De manière indirecte, face à une situation d’incertitude comme celle-ci, l’attentisme est de mise et les entrepreneurs diffèrent leurs investissements. Nous portons donc une attention particulière à la situation économique de nos clients car elle conditionne la qualité de notre portefeuille.
Quels sont les objectifs de MicroCred Madagascar pour l’année à venir?
L’année prochaine nous allons poursuivre notre développement en ouvrant deux nouvelles agences en province et une nouvelle agence dans la capitale.
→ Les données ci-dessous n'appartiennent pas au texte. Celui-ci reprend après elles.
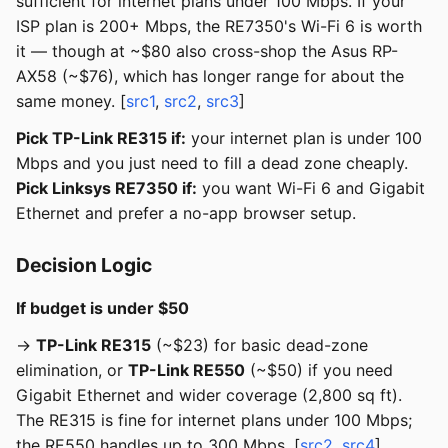
sufficient for internet plans under 100 Mbps. If your
ISP plan is 200+ Mbps, the RE7350's Wi-Fi 6 is worth
it — though at ~$80 also cross-shop the Asus RP-
AX58 (~$76), which has longer range for about the
same money. [
src1
,
src2
,
src3
]
Pick TP-Link RE315 if:
your internet plan is under 100
Mbps and you just need to fill a dead zone cheaply.
Pick Linksys RE7350 if:
you want Wi-Fi 6 and Gigabit
Ethernet and prefer a no-app browser setup.
Decision Logic
If budget is under $50
→
TP-Link RE315
(~$23) for basic dead-zone
elimination, or
TP-Link RE550
(~$50) if you need
Gigabit Ethernet and wider coverage (2,800 sq ft).
The RE315 is fine for internet plans under 100 Mbps;
the RE550 handles up to 300 Mbps. [
src2
,
src4
]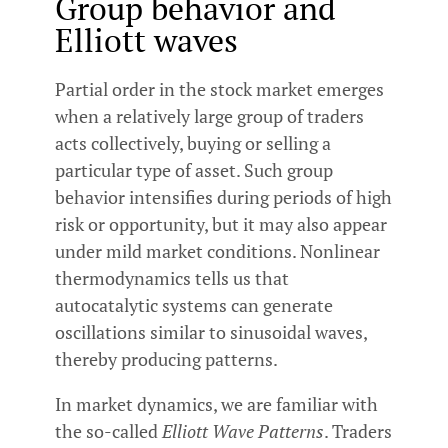
Group behavior and
Elliott waves
Partial order in the stock market emerges
when a relatively large group of traders
acts collectively, buying or selling a
particular type of asset. Such group
behavior intensifies during periods of high
risk or opportunity, but it may also appear
under mild market conditions. Nonlinear
thermodynamics tells us that
autocatalytic systems can generate
oscillations similar to sinusoidal waves,
thereby producing patterns.
In market dynamics, we are familiar with
the so-called
Elliott Wave Patterns
. Traders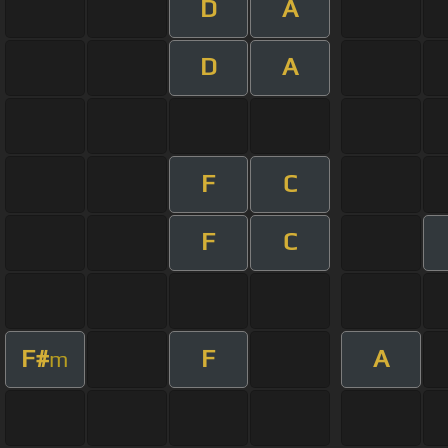
D
A
D
A
F
C
F
C
F#
F
A
m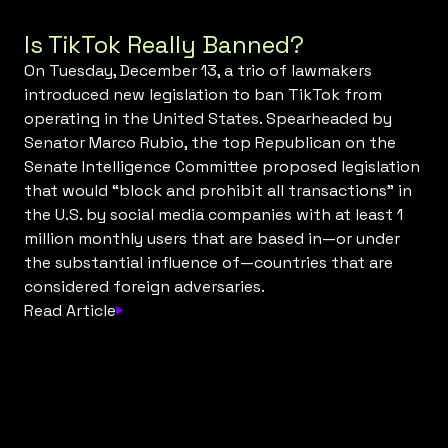
Is TikTok Really Banned?
On Tuesday, December 13, a trio of lawmakers
introduced new legislation to ban TikTok from
operating in the United States. Spearheaded by
Senator Marco Rubio, the top Republican on the
Senate Intelligence Committee proposed legislation
that would “block and prohibit all transactions” in
the U.S. by social media companies with at least 1
million monthly users that are based in—or under
the substantial influence of—countries that are
considered foreign adversaries.
Read Article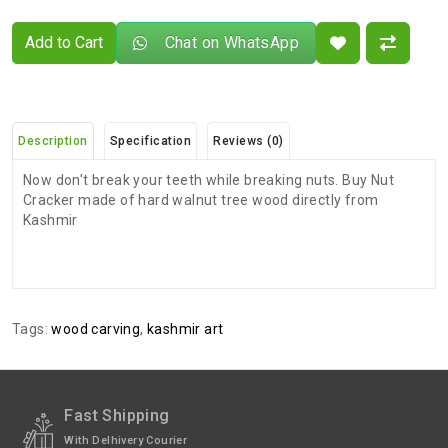
Add to Cart
Chat on WhatsApp
Description
Specification
Reviews (0)
Now don't break your teeth while breaking nuts. Buy Nut
Cracker made of hard walnut tree wood directly from
Kashmir
There are no reviews for this product.
ADDITIONAL FIELD
Delivery
Delivery Typically Takes 4–9 Business
Tags:
wood carving
,
kashmir art
Time
Days After Shipping, Depending On Your
State.
Exchange /
No Returns, No Exchange Applicable.
Return
Fast Shipping
With Delhivery Courier
International
International Shipping available through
Nous allons également poursuivre nos efforts vers les petites et moyennes entreprises avec le lancement de notre offre PME. Nous travaillons aussi à adapter, au mieux, notre produit de crédit TPE spécifique aux « petits crédit ».
Afin de pouvoir proposer une gamme plus large de produits à notre clientèle, nous avons également demandé la transformation de notre agrément d’établissement financier en banque territoriale. Cette évolution permettra à Microcred Madagascar de proposer des produits d’épargne qui pourront alors être accompagnés d’autres services comme le transfert d’argent, les assurances décès-invalidité permanente, vol, ou encore incendie… Des services que nous réclament nos clients. Autant de grands chantiers à mettre en œuvre en 2009!